The role of priors in visual perception and their applications in computer vision
In order to distinguish essays and pre-prints from academic theses, we have a separate category. These are often much longer text based documents than a paper.
Three-dimensional (3D) vision is an ill-posed inverse problem. The formation of the 2D image of a 3D shape/scene is the forward problem, and inferring the 3D shape/scene from the image is the inverse problem. The ill-posedness is related to the fact that any given 2D image is consistent with infinitely many 3D interpretations. In order to produce a unique and ideally correct interpretation, one has to impose constraints (aka priors) on the family of possible interpretations.

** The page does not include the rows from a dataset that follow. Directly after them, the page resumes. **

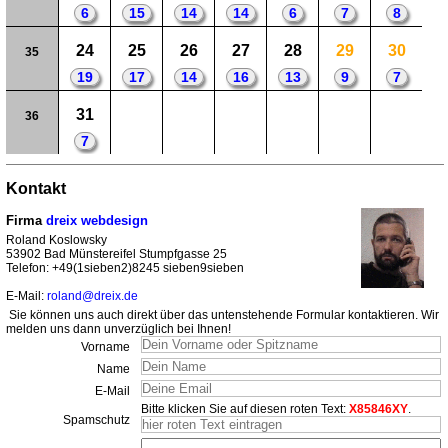
6
15
14
14
6
7
8
24
25
26
27
28
29
30
35
19
17
14
16
13
9
7
31
36
7
Kontakt
Firma
dreix webdesign
Roland Koslowsky
53902 Bad Münstereifel Stumpfgasse 25
Telefon: +49(1sieben2)8245 sieben9sieben
E-Mail:
roland@dreix.de
Sie können uns auch direkt über das untenstehende Formular kontaktieren. Wir
melden uns dann unverzüglich bei Ihnen!
Vorname
Name
E-Mail
Bitte klicken Sie auf diesen roten Text:
X85846XY
.
Spamschutz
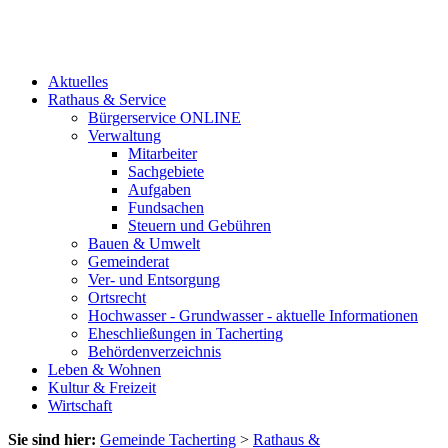
Aktuelles
Rathaus & Service
Bürgerservice ONLINE
Verwaltung
Mitarbeiter
Sachgebiete
Aufgaben
Fundsachen
Steuern und Gebühren
Bauen & Umwelt
Gemeinderat
Ver- und Entsorgung
Ortsrecht
Hochwasser - Grundwasser - aktuelle Informationen
Eheschließungen in Tacherting
Behördenverzeichnis
Leben & Wohnen
Kultur & Freizeit
Wirtschaft
Sie sind hier:
Gemeinde Tacherting
>
Rathaus &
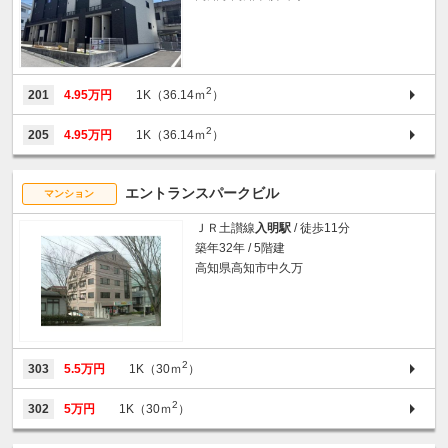
2
201
4.95万円
1K（36.14ｍ
）
2
205
4.95万円
1K（36.14ｍ
）
エントランスパークビル
マンション
ＪＲ土讃線
入明駅
/ 徒歩11分
築年32年 / 5階建
高知県高知市中久万
2
303
5.5万円
1K（30ｍ
）
2
302
5万円
1K（30ｍ
）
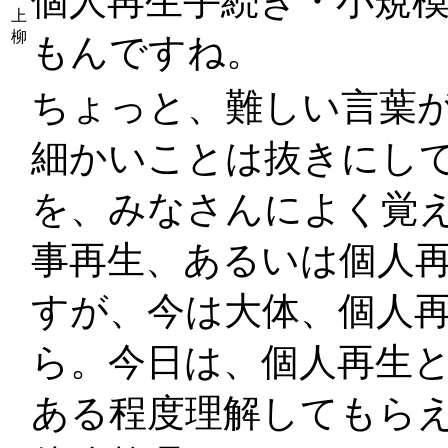
個人再生手続き・小規
上
柳
もんですね。
ちょっと、難しい言葉
細かいことは抜きにし
を、みなさんによく覚
事再生、あるいは個人再
すが、今は大体、個人
ら。今日は、個人再生
ある程度理解してもら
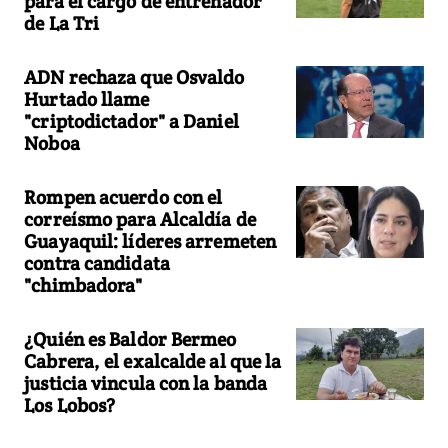
para el cargo de entrenador
de La Tri
ADN rechaza que Osvaldo
Hurtado llame
"criptodictador" a Daniel
Noboa
Rompen acuerdo con el
correísmo para Alcaldía de
Guayaquil: líderes arremeten
contra candidata
"chimbadora"
¿Quién es Baldor Bermeo
Cabrera, el exalcalde al que la
justicia vincula con la banda
Los Lobos?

Symmetry, compactness, minimal surface area, planarity etc., are some priors used by the visual system to deal with the ill-posedness of the problem. In the first part of this dissertation, a psychophysical experiment conducted to better understand how these priors operate in the visual system is discussed. In the second part, a method that uses some of these priors to recover 3D shapes from a single image is described. And in the last part, a translational symmetry based algorithm to extract curve skeletons from 3D point clouds by decomposing the point clouds into its parts is presented.
Prior studies have found that, the perception of symmetric abstract polyhedral shapes, can be well modeled using the above mentioned priors and binocular depth order information. In this study, it is shown that these priors can be used to model asymmetrical shapes obtained from affine distortions of symmetric shapes. The experiment shows that the perception of symmetrical shapes is closer to veridical in comparison to asymmetrical shapes. Metrics to measure asymmetry of abstract polyhedral shapes and to measure shape dissimilarity between two polyhedral shapes are introduced. A control experiment which proves the goodness of the model is also presented. A website was developed with all the shapes used in the experiment, along with the user reconstructed shapes and the model reconstructed shapes.
To recover 3D shapes from a single view, symmetry and planarity constraints are used. Long smooth curves are extracted from the edge map of an image by solving the shortest (least-cost) path problem, where the cost function penalizes large interpolations and large turning angles. Optimal curve matches, that minimize the number of planes required to approximate the final 3D reconstruction, are then found. This optimization problem is framed as a binary integer program.
To extract curve skeletons from 3D point clouds, the cloud is decomposed into its parts. Generalized cylinders (GCs) are used to represent parts. Since, the axis of a GC is an integral part of its definition, the parts have natural skeletal representations. Cross-sections of parts are first detected and parts are then grown starting from this initial cross-sections. Translational symmetry, the fundamental property of GCs, is employed to grow the parts. A large number of such candidate parts are grown starting from different positions in the point cloud. Each part is assigned a score based on how well these parts can be represented as a GC. An optimization algorithm is then employed to select the best subset of parts, from within the candidate parts, to represent the decomposition of the object.